(Available data begins)
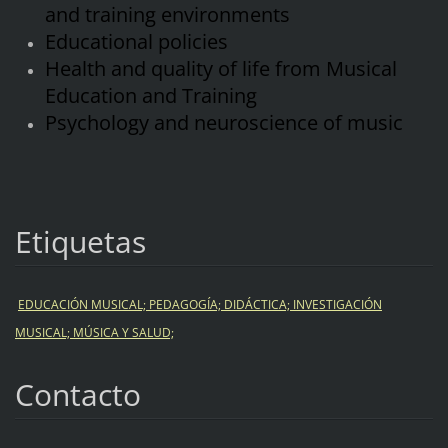
and training environments
Educational policies
Health and quality of life from Musical
Education and Training
Psychology and neuroscience of music
Etiquetas
EDUCACIÓN MUSICAL; PEDAGOGÍA; DIDÁCTICA; INVESTIGACIÓN
MUSICAL; MÚSICA Y SALUD;
Contacto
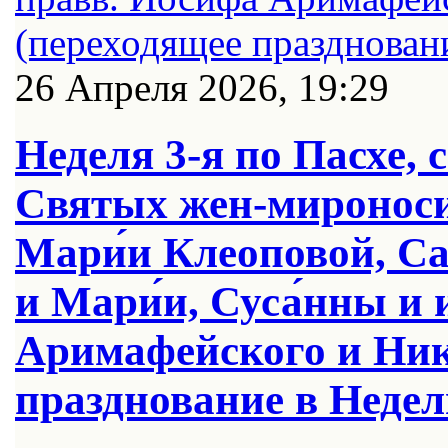
26 Апреля 2026, 19:29
Неделя 3-я по Пасхе, 
Святых жен-мироноси
Мари́и Клеоповой, Са
и Мари́и, Суса́нны и 
Аримафейского и Ник
празднование в Недел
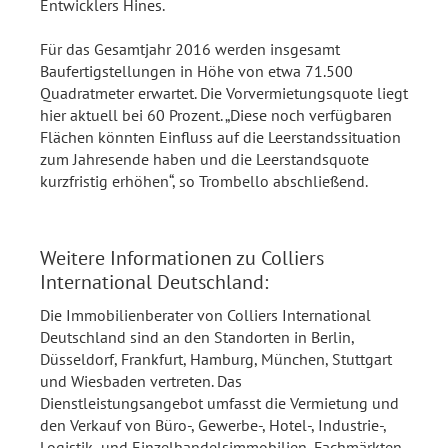
Entwicklers Hines.
Für das Gesamtjahr 2016 werden insgesamt
Baufertigstellungen in Höhe von etwa 71.500
Quadratmeter erwartet. Die Vorvermietungsquote liegt
hier aktuell bei 60 Prozent. „Diese noch verfügbaren
Flächen könnten Einfluss auf die Leerstandssituation
zum Jahresende haben und die Leerstandsquote
kurzfristig erhöhen“, so Trombello abschließend.
Weitere Informationen zu Colliers
International Deutschland:
Die Immobilienberater von Colliers International
Deutschland sind an den Standorten in Berlin,
Düsseldorf, Frankfurt, Hamburg, München, Stuttgart
und Wiesbaden vertreten. Das
Dienstleistungsangebot umfasst die Vermietung und
den Verkauf von Büro-, Gewerbe-, Hotel-, Industrie-,
Logistik- und Einzelhandelsimmobilien, Fachmärkten,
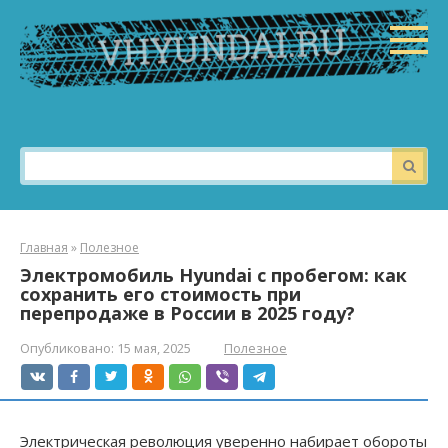
Перейти
к
контенту
Поиск:
Главная
»
Полезное
Электромобиль Hyundai с пробегом: как
сохранить его стоимость при
перепродаже в России в 2025 году?
Опубликовано:
15 мая, 2025
Полезное
Электрическая революция уверенно набирает обороты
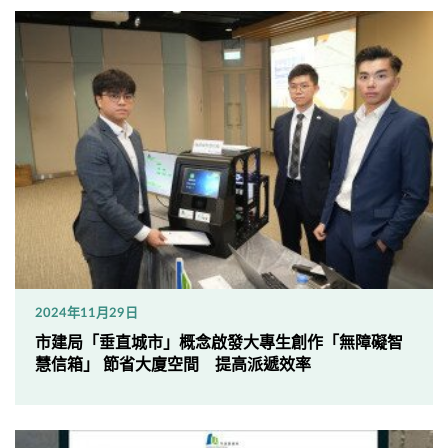
2024年11月29日
市建局「垂直城市」概念啟發大專生創作「無障礙智
慧信箱」 節省大廈空間 提高派遞效率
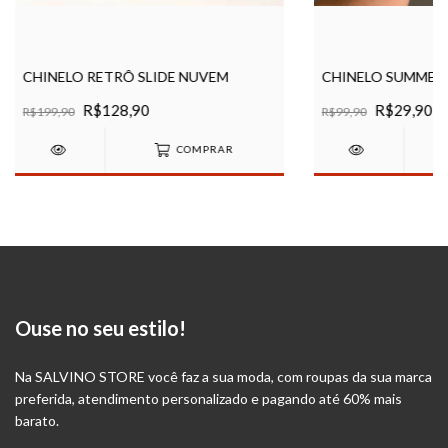
CHINELO RETRÔ SLIDE NUVEM
CHINELO SUMMER 
R$128,90
R$29,90
R$199,90
R$99,90
COMPRAR
Ouse no seu estilo!
Na SALVINO STORE você faz a sua moda, com roupas da sua marca
preferida, atendimento personalizado e pagando até 60% mais
barato.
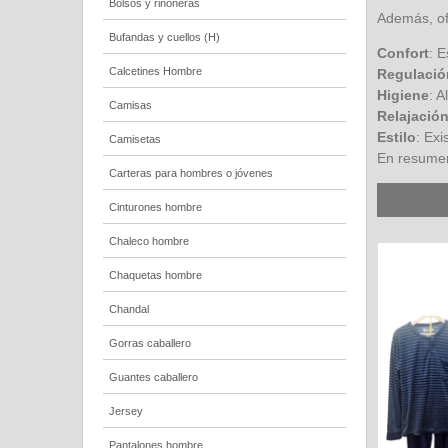
Bolsos y riñoneras
Además, of
Bufandas y cuellos (H)
Confort
: 
Calcetines Hombre
Regulació
Higiene
: 
Camisas
Relajació
Estilo
: Exi
Camisetas
En resumen
Carteras para hombres o jóvenes
Cinturones hombre
Chaleco hombre
Chaquetas hombre
Chandal
Gorras caballero
Guantes caballero
Jersey
Pantalones hombre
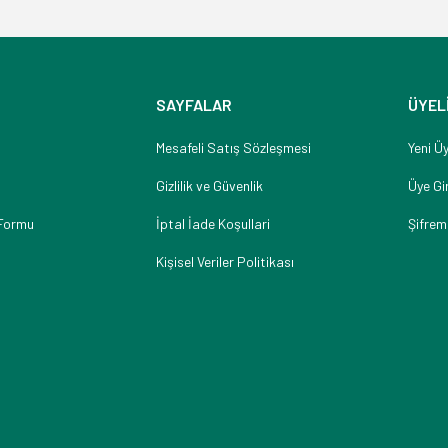
SAYFALAR
ÜYEL
Mesafeli Satış Sözleşmesi
Yeni Üy
Gizlilik ve Güvenlik
Üye Gir
 Formu
İptal İade Koşullari
Şifrem
Kişisel Veriler Politikası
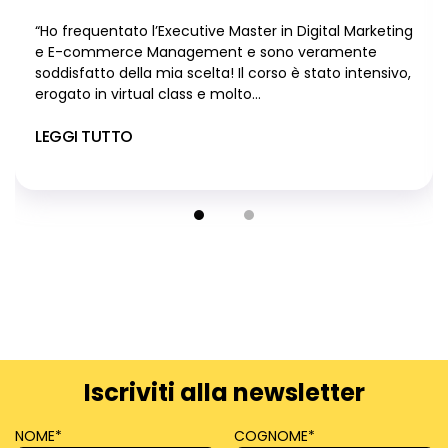
“Ho frequentato l’Executive Master in Digital Marketing
e E-commerce Management e sono veramente
soddisfatto della mia scelta! Il corso è stato intensivo,
erogato in virtual class e molto...
LEGGI TUTTO
Iscriviti alla newsletter
NOME
*
COGNOME
*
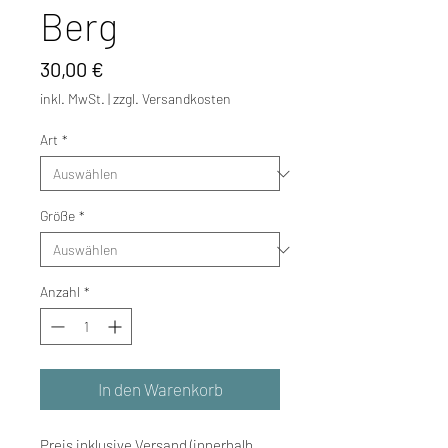
Berg
Preis
30,00 €
inkl. MwSt.
|
zzgl. Versandkosten
Art
*
Größe
*
Anzahl
*
In den Warenkorb
Preis inklusive Versand (innerhalb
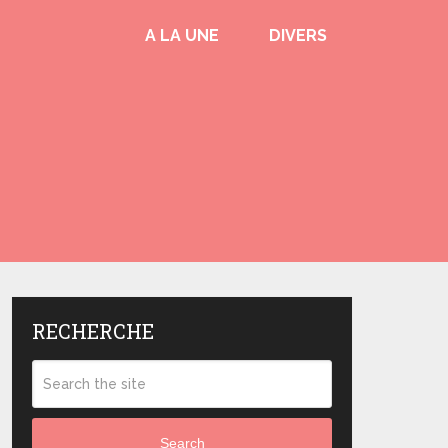
A LA UNE
DIVERS
RECHERCHE
Search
(Available data ends)
- _About this task_: Your task is to retype the listing exactly, without its pictures.

- _Finished task_:
and training environments
Educational policies
Health and quality of life from Musical
Education and Training
Psychology and neuroscience of music
Etiquetas
EDUCACIÓN MUSICAL; PEDAGOGÍA; DIDÁCTICA; INVESTIGACIÓN
MUSICAL; MÚSICA Y SALUD;
Contacto
26 Апреля 2026, 19:29
Неделя 3-я по Пасхе, 
Святых жен-мироноси
Мари́и Клеоповой, Са
и Мари́и, Суса́нны и 
Аримафейского и Ник
празднование в Недел
Entwicklers Hines.
Für das Gesamtjahr 2016 werden insgesamt
Baufertigstellungen in Höhe von etwa 71.500
Quadratmeter erwartet. Die Vorvermietungsquote liegt
hier aktuell bei 60 Prozent. „Diese noch verfügbaren
Flächen könnten Einfluss auf die Leerstandssituation
zum Jahresende haben und die Leerstandsquote
kurzfristig erhöhen“, so Trombello abschließend.
Weitere Informationen zu Colliers
International Deutschland:
Die Immobilienberater von Colliers International
Deutschland sind an den Standorten in Berlin,
Düsseldorf, Frankfurt, Hamburg, München, Stuttgart
und Wiesbaden vertreten. Das
Dienstleistungsangebot umfasst die Vermietung und
den Verkauf von Büro-, Gewerbe-, Hotel-, Industrie-,
Logistik- und Einzelhandelsimmobilien, Fachmärkten,
Перейти
к
контенту
Поиск:
Главная
»
Полезное
Электромобиль Hyundai с пробегом: как
сохранить его стоимость при
перепродаже в России в 2025 году?
Опубликовано:
15 мая, 2025
Полезное
Электрическая революция уверенно набирает обороты
2024年11月29日
市建局「垂直城市」概念啟發大專生創作「無障礙智
慧信箱」 節省大廈空間 提高派遞效率
CHINELO RETRÔ SLIDE NUVEM
CHINELO SUMMER 
R$128,90
R$29,90
R$199,90
R$99,90
COMPRAR
Ouse no seu estilo!
Na SALVINO STORE você faz a sua moda, com roupas da sua marca
preferida, atendimento personalizado e pagando até 60% mais
barato.
Bolsos y riñoneras
Además, of
Bufandas y cuellos (H)
Confort
: 
Calcetines Hombre
Regulació
Higiene
: 
Camisas
Relajació
Estilo
: Exi
Camisetas
En resumen
Carteras para hombres o jóvenes
Cinturones hombre
Chaleco hombre
Chaquetas hombre
Chandal
Gorras caballero
Guantes caballero
Jersey
Pantalones hombre
SAYFALAR
ÜYEL
Mesafeli Satış Sözleşmesi
Yeni Üy
Gizlilik ve Güvenlik
Üye Gir
 Formu
İptal İade Koşullari
Şifrem
Kişisel Veriler Politikası
“Ho frequentato l’Executive Master in Digital Marketing
e E-commerce Management e sono veramente
soddisfatto della mia scelta! Il corso è stato intensivo,
erogato in virtual class e molto...
LEGGI TUTTO
Iscriviti alla newsletter
NOME
*
COGNOME
*
Berg
Preis
30,00 €
inkl. MwSt.
|
zzgl. Versandkosten
Art
*
Größe
*
Anzahl
*
In den Warenkorb
Preis inklusive Versand (innerhalb
A LA UNE
DIVERS
RECHERCHE
Search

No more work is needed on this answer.